▼

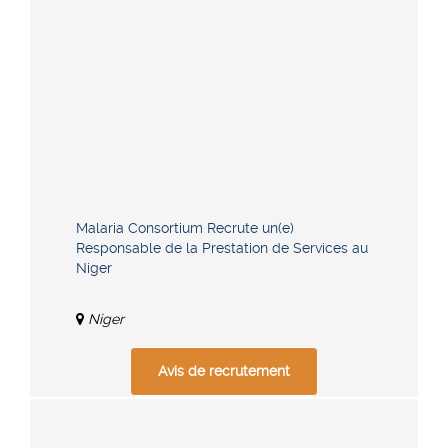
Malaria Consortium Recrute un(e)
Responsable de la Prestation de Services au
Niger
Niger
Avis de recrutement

▲
▼

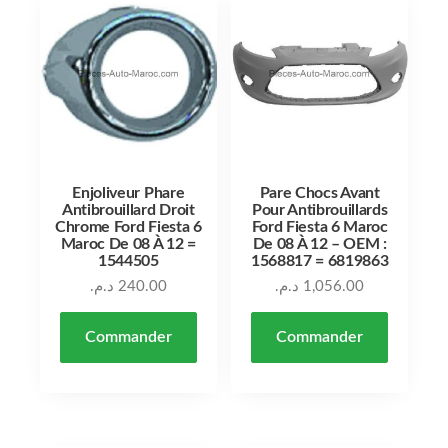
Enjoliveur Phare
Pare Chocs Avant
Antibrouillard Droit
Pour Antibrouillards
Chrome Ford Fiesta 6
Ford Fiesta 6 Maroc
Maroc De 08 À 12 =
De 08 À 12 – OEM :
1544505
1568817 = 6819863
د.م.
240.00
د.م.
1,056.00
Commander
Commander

▲
▼

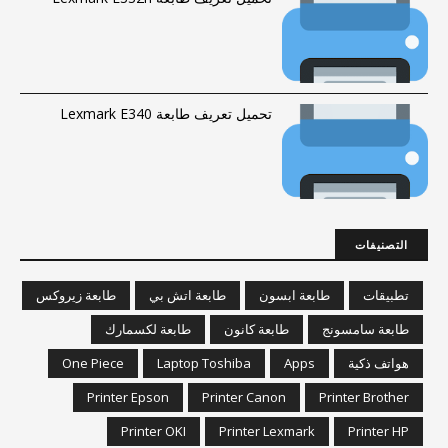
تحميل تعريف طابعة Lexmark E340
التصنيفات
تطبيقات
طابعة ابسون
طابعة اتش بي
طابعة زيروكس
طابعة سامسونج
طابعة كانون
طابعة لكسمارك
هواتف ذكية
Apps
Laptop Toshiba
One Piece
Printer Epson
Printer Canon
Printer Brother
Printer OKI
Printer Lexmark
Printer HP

▲

## Brief
Report back every line of the entries in which "Printer" occurs.

## Answer to the exercise
Printer Epson
Printer Canon
Printer Brother
Printer OKI
Printer Lexmark
Printer HP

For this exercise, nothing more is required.